After the dramatic and horrible Paris terror attacks last Friday, many are alarmed that the ISIS threat is out of control. In a reactive pose that has become routine for the group, it has claimed responsibility for — or, more accurately, boorishly celebrated — the tragic venture that killed 132. But whatever ISIS’s degree of complicity in the Paris attacks, it does not deserve credit for great military prowess.



ISIS’s ability to behead defenseless hostages certainly should not be taken to suggest its military might. Its major military advance, the conquest of the city of Mosul in Iraq last year, was essentially a fluke. Its idea was to hold part of the city for a while in an effort, it seems, to free some prisoners. The defending Iraqi army, trained by the American military at enormous cost to U.S. taxpayers, fell apart in confusion and disarray, abandoning weaponry, and the city, to the tiny group of seeming invaders.

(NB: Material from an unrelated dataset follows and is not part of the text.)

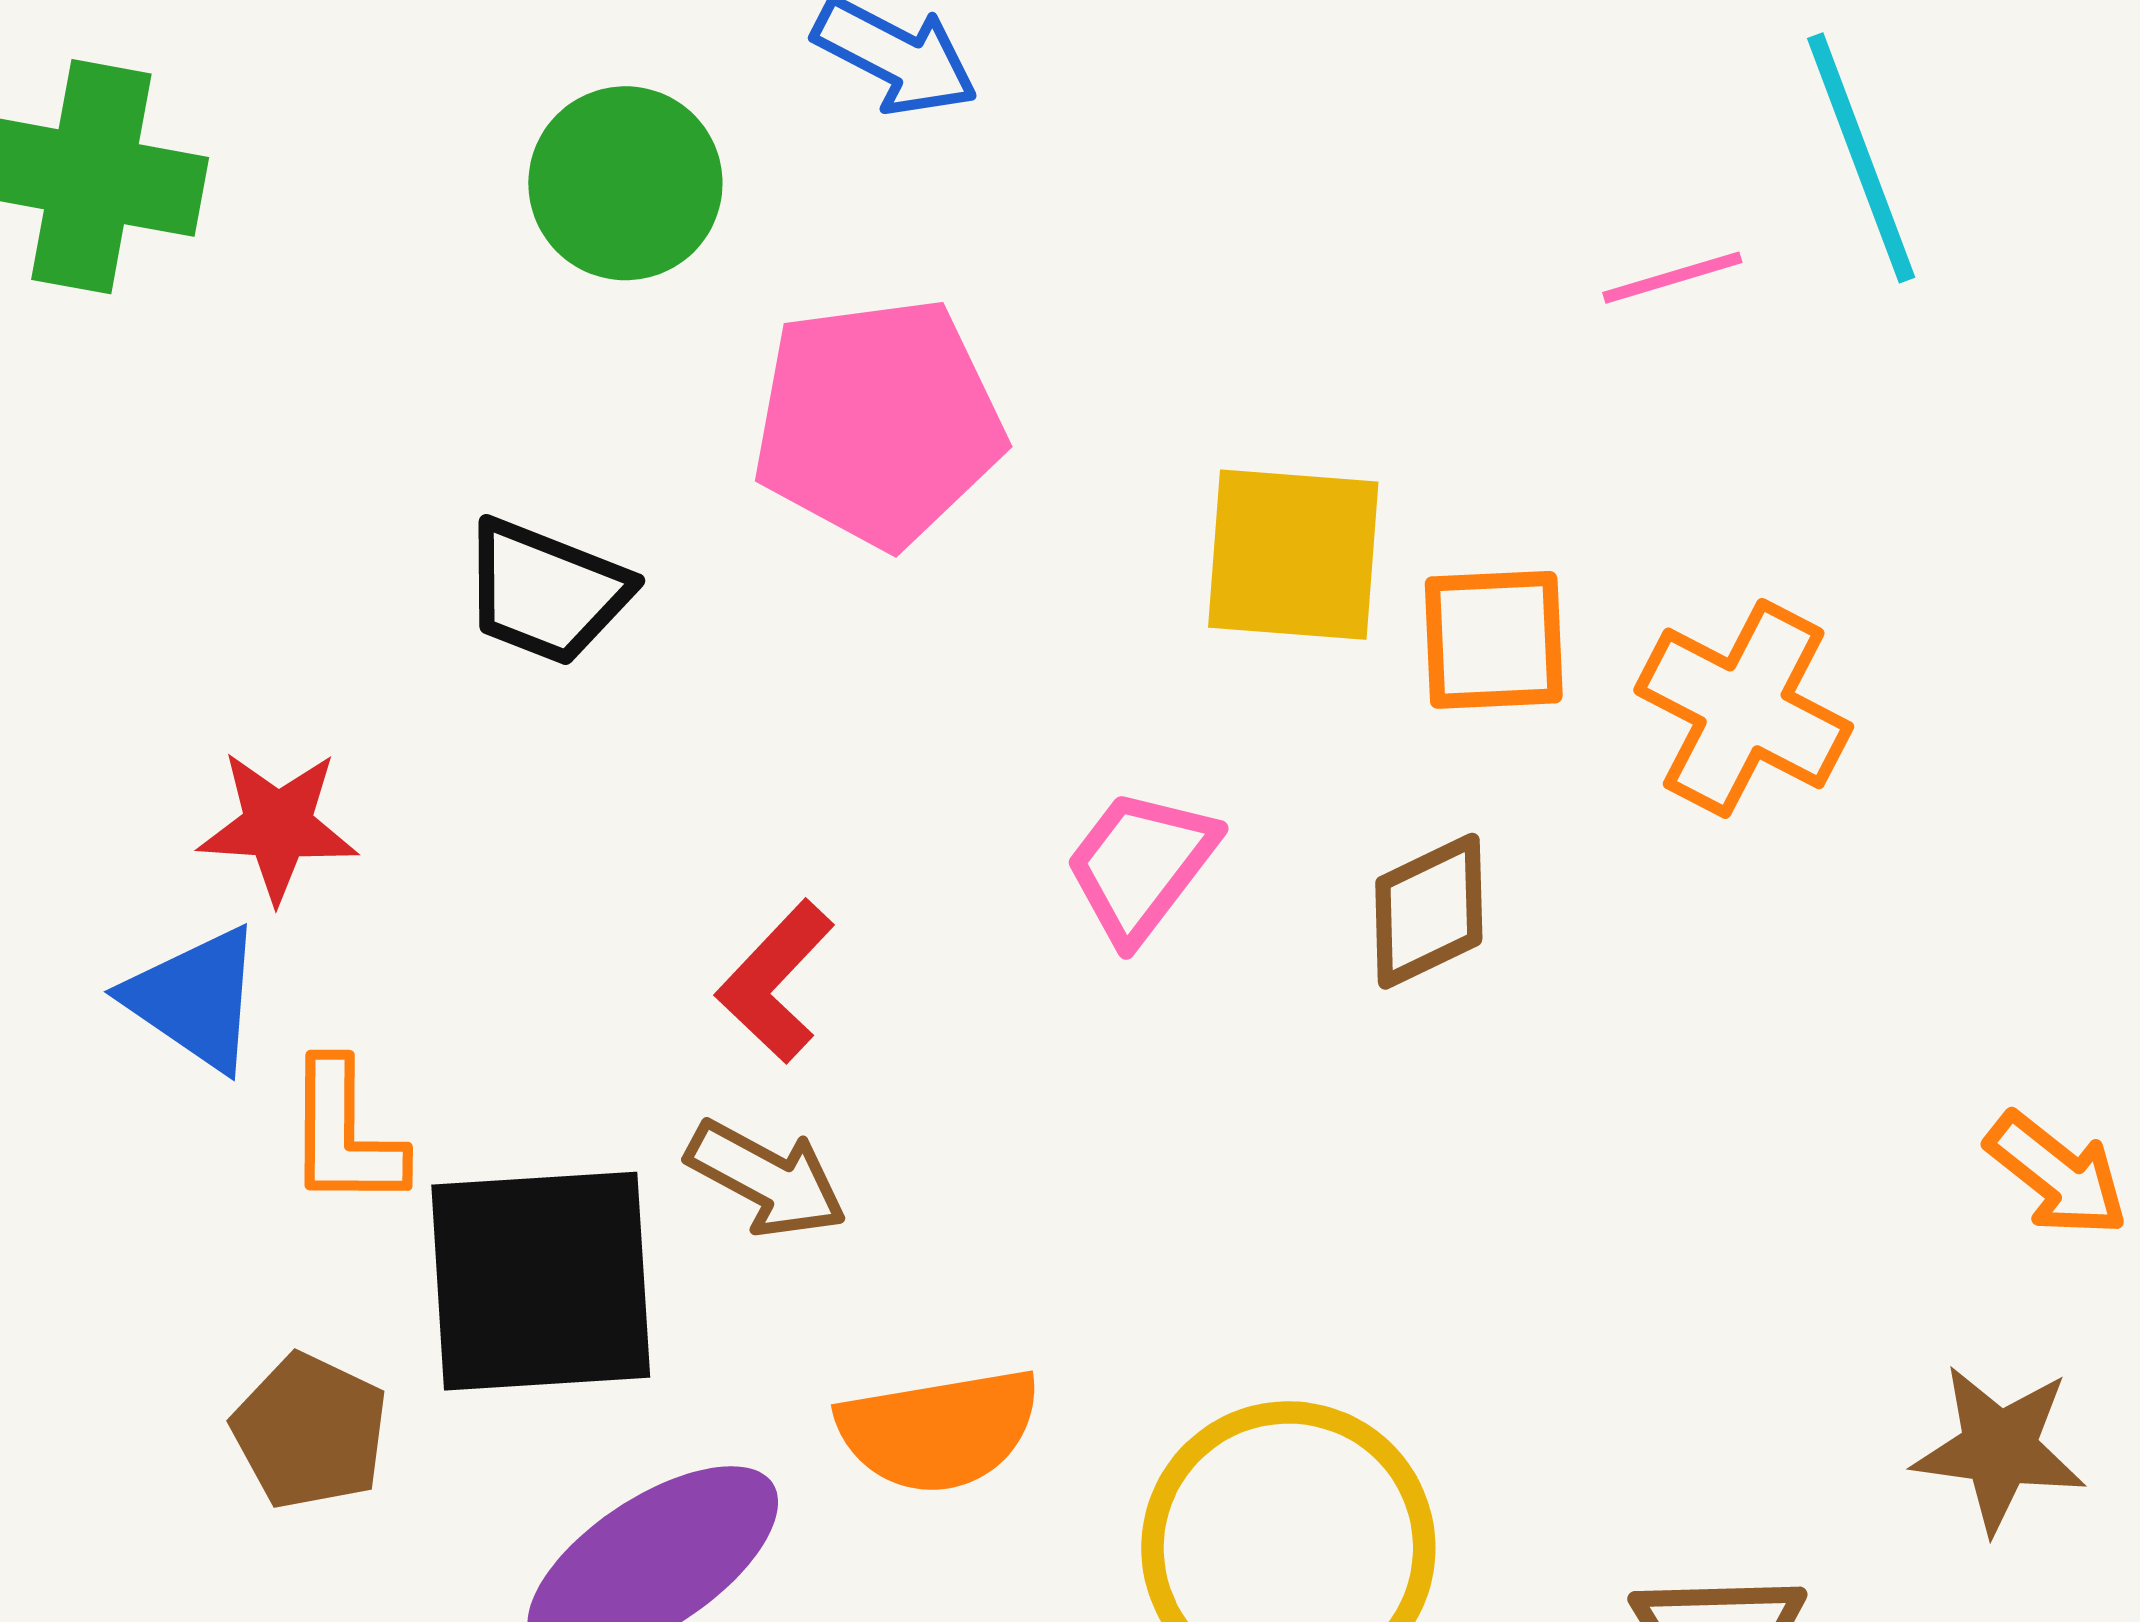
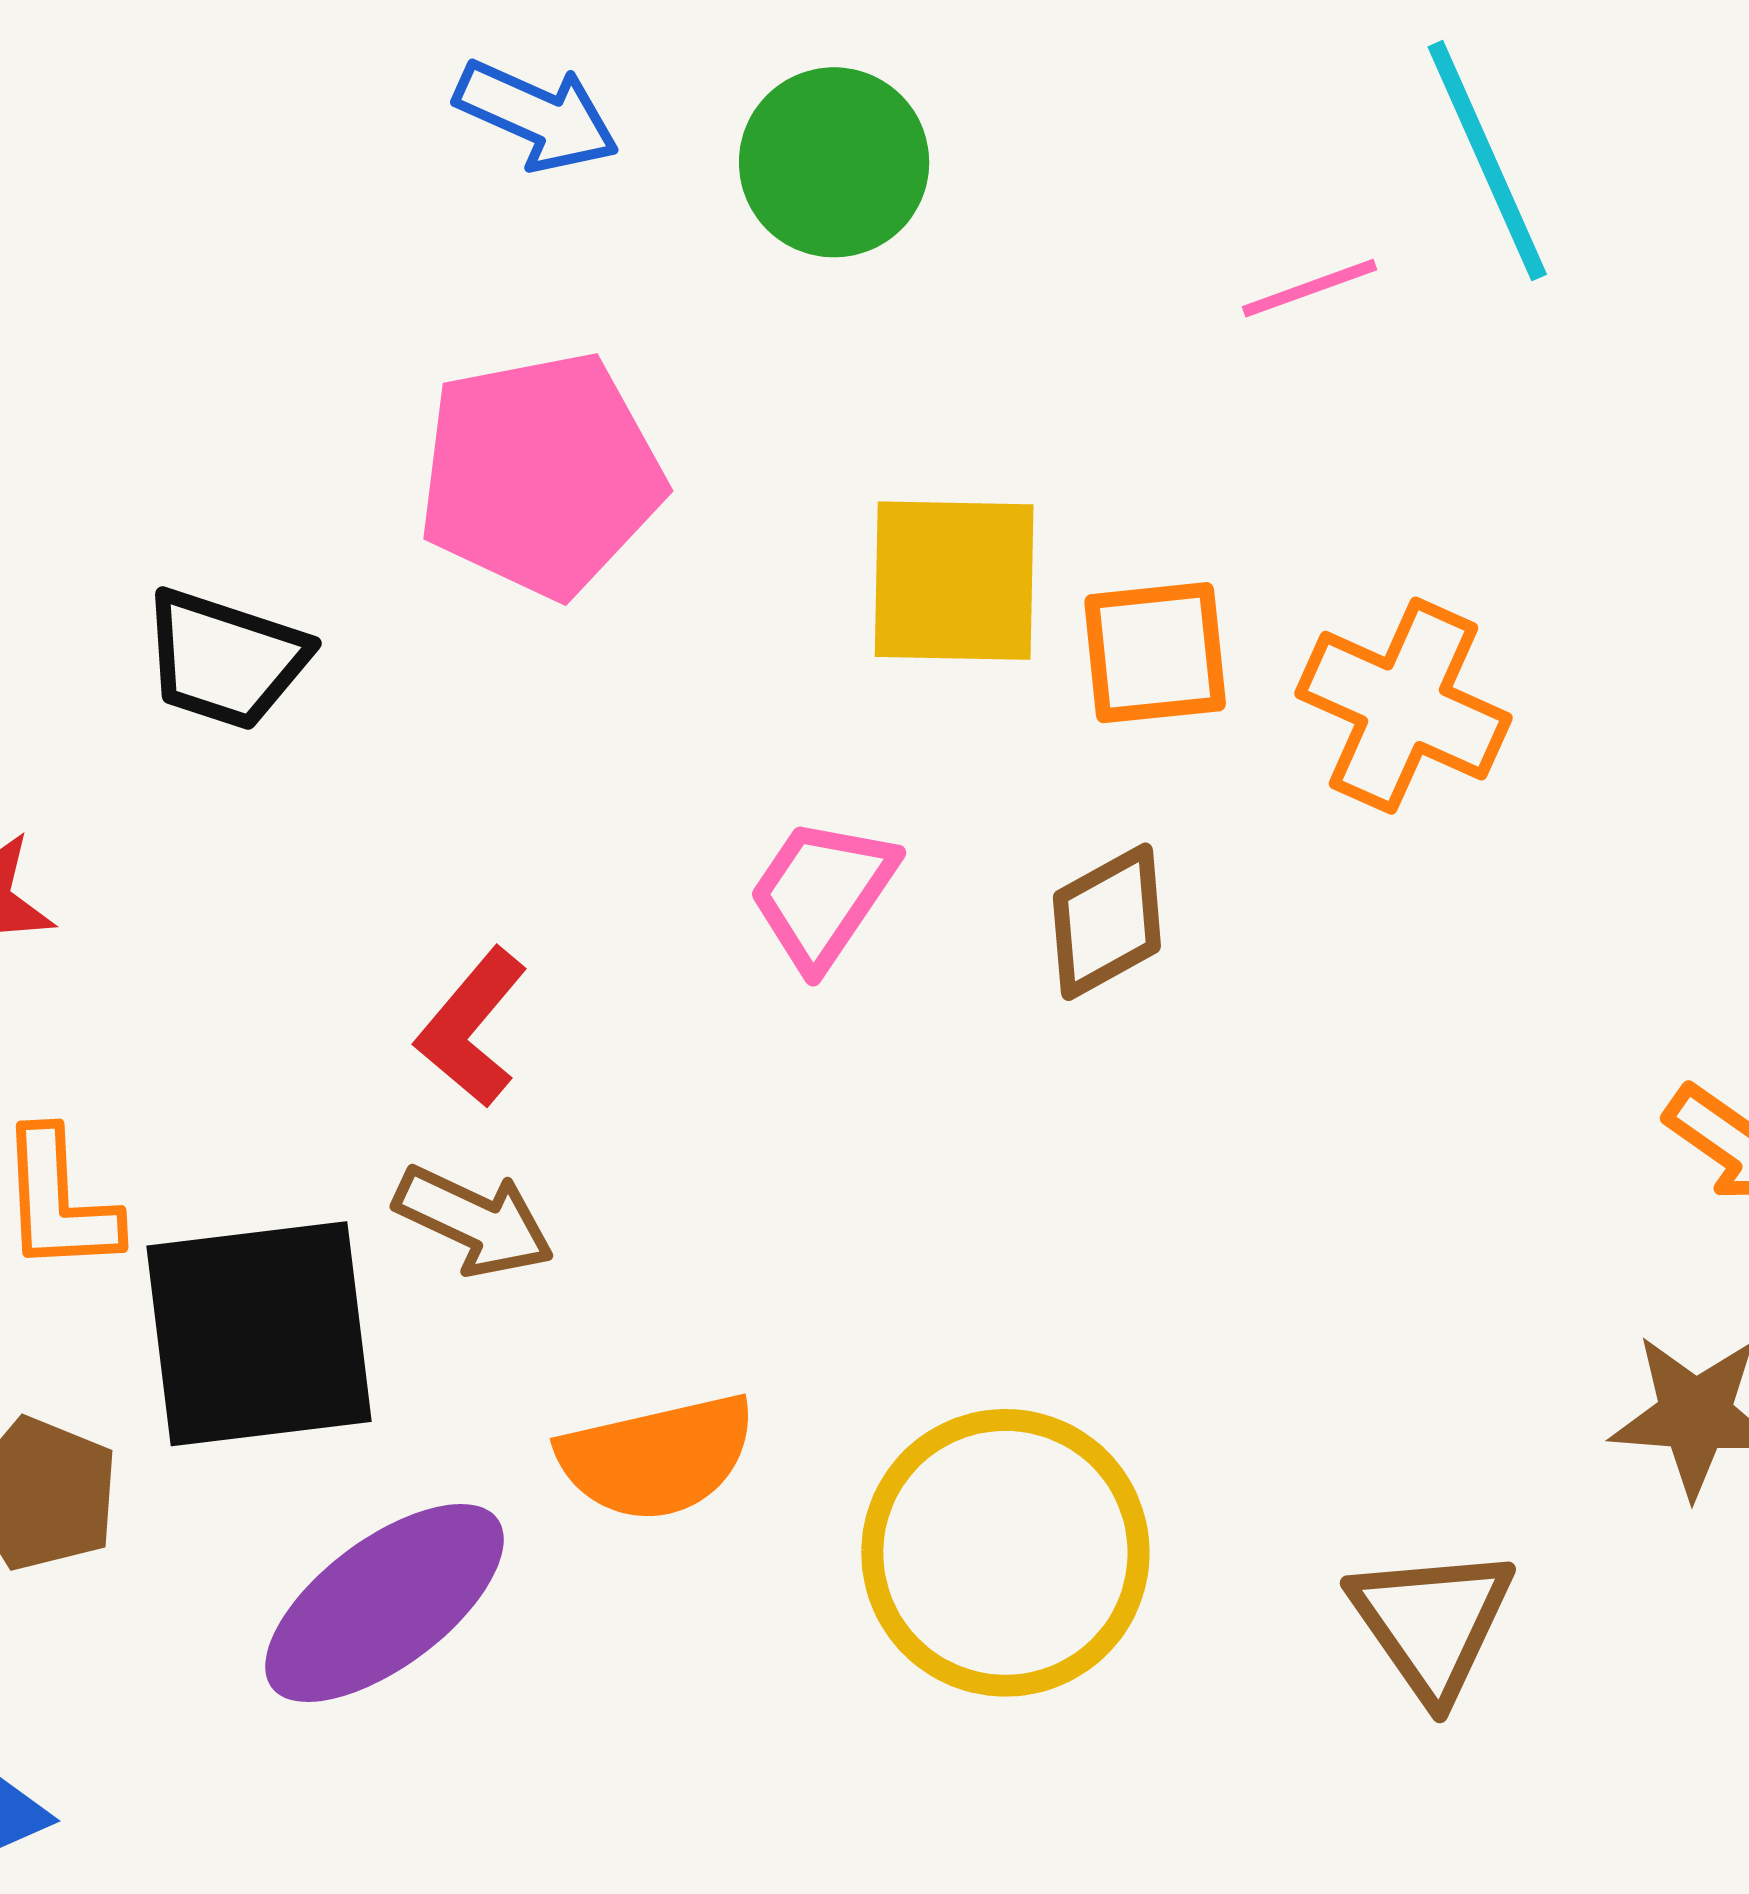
green circle: (625, 183) -> (834, 162), moved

After its advances of 2014, the vicious group’s momentum has been substantially halted, and its empire is currently under a form of siege. On close examination, its once highly-vaunted economic capacity — selling a lot of oil and antiquities — seems to be proving to be as illusory as its military prowess. And it has to work hard to keep people from fleeing its lumpen Caliphate. (As we are constantly reminded, however, its ability to tweet remains strong.)